Victor grimaced. “Nothing happened, but I did learn something interesting about him,” he said. “Apparently he defended the leader of the Savages at one point.”
Otis swore. “So it is a setup,” he said.
“It looks that way,” Victor agreed grimly. “My bet is that he’s in their pockets, even if he’s not actively a member of the club. But to be honest, with the clientele he pulls, I’d be surprised to find out that he wasn’t actually a member of the Savages, knowing this.”
“He could be,” Otis agreed. “Like you said, it’s safe to at least assume he’s getting paid by the Savages to get in with us. That would explain why you’re having such a hard time finding any information on who he’s worried might be after him.”
“Exactly,” Victor said, nodding. “I am still wondering if the sheriff is involved in all of this, though. The Savages might be trying to set us up so that the sheriff can go after us. I wouldn’t put it past the sheriff to be working with the Savages. Especially not after the drug plant.”
“Those drugs could have been planted by the Savages too,” Dax said slowly. “We know that they deal.”
“How would they have gotten into the clubhouse, though?” I asked in surprise.
Dax shrugged. “We haven’t been there much lately,” he pointed out. “What with the sheriff showing up at random times, we’ve all been keeping our distance. It would have been easy enough for them to watch the place, figure out a time when none of us was there, and go in to plant the drugs.”
We all sat there for a moment in silence, contemplating that.
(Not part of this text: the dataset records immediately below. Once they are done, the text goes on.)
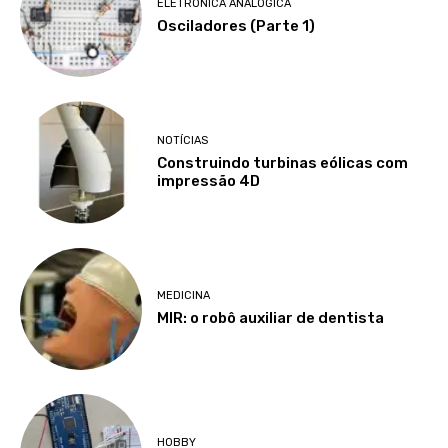
ELETRÔNICA ANALÓGICA
Osciladores (Parte 1)
NOTÍCIAS
Construindo turbinas eólicas com
impressão 4D
MEDICINA
MIR: o robô auxiliar de dentista
HOBBY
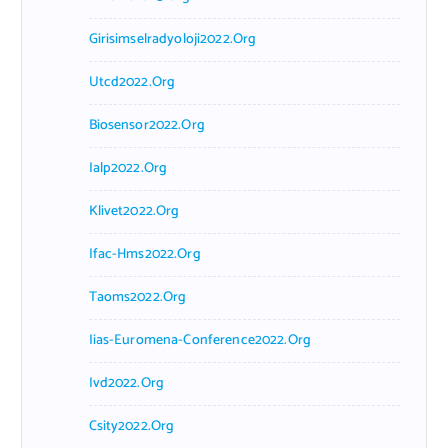
Girisimselradyoloji2022.org
Utcd2022.org
Biosensor2022.org
Ialp2022.org
Klivet2022.org
Ifac-Hms2022.org
Taoms2022.org
Iias-Euromena-Conference2022.org
Ivd2022.org
Csity2022.org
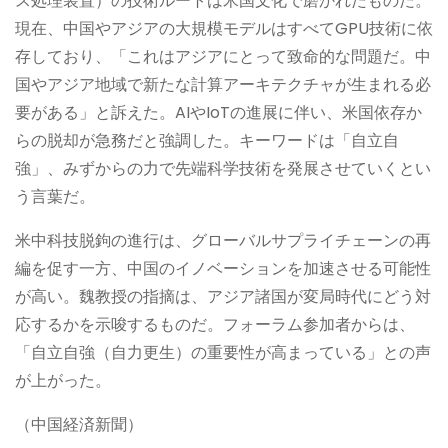
ス処理装置）の技術ルートは米国文化で磨かれたものだ。
現在、中国やアジアの大規模モデルはすべてGPU技術に依
存しており、「これはアジアにとって致命的な問題だ。中
国やアジア地域で新たな計算アーキテクチャが生まれる必
要がある」と訴えた。AIやIoTの進展に伴い、米国依存か
らの脱却が急務だと強調した。キーワードは「自立自
強」、みずからの力で先端科学技術を発展させていくとい
う言葉だ。
米中科技脱鉤の進行は、グローバルサプライチェーンの再
編を促す一方、中国のイノベーションを加速させる可能性
が高い。魏教授の指摘は、アジア諸国が変局時代にどう対
応するかを示唆するものだ。フォーラム参加者からは、
「自立自強（自力更生）の重要性が高まっている」との声
が上がった。
（中国経済新聞）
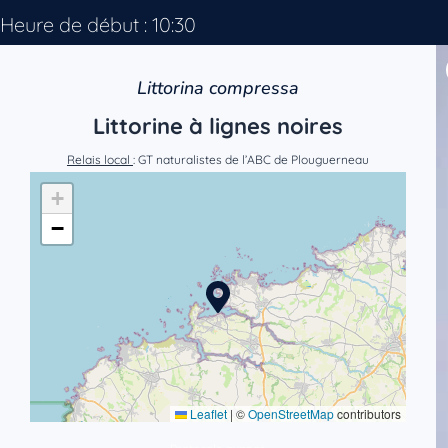
Heure de début : 10:30
Littorina compressa
Littorine à lignes noires
Relais local
: GT naturalistes de l’ABC de Plouguerneau
+
−
Leaflet
|
©
OpenStreetMap
contributors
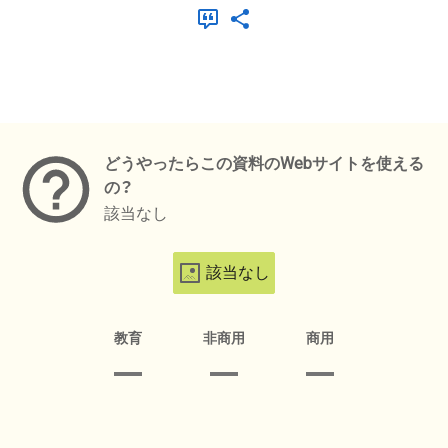
メタデータ
どうやったらこの資料のWebサイトを使える
の？
該当なし
該当なし
教育
非商用
商用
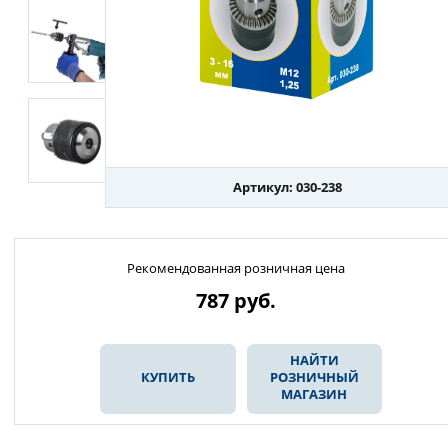
Артикул: 030-238
Рекомендованная розничная цена
787
руб.
НАЙТИ
КУПИТЬ
РОЗНИЧНЫЙ
МАГАЗИН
“I’ll look into it,” Victor finally said. “If the Savages were behind it, someone must know something. And I’ll keep looking into the attorney and see if I can figure out who’s paying his bills and what the real motive was. I’d love to get to the very bottom of all of this.”
“Good,” Otis said, nodding approvingly. “I’ll set up a meeting with the leader of the Savages too. See if I can get him to meet with us tomorrow. I know they’re hungry for territory, but planting drugs in another MC’s clubhouse is a pretty low blow. Maybe we can settle this like men.”
He stared right at me. “Of course, I’ll need everyone there for the meeting. If things go south, I don’t want to be outnumbered by them.”
Dax and Victor were both nodding. I couldn’t help but clench my fingers into fists again. He was looking right at me while he said that, a very pointed comment. Like he didn’t expect me to show up.
“I’ll be there,” I bit out, standing up and stalking out of there before I could let my anger get the better of me and say something I would regret. Why couldn’t he have a little faith in me? I wanted to be part of this club, I really did.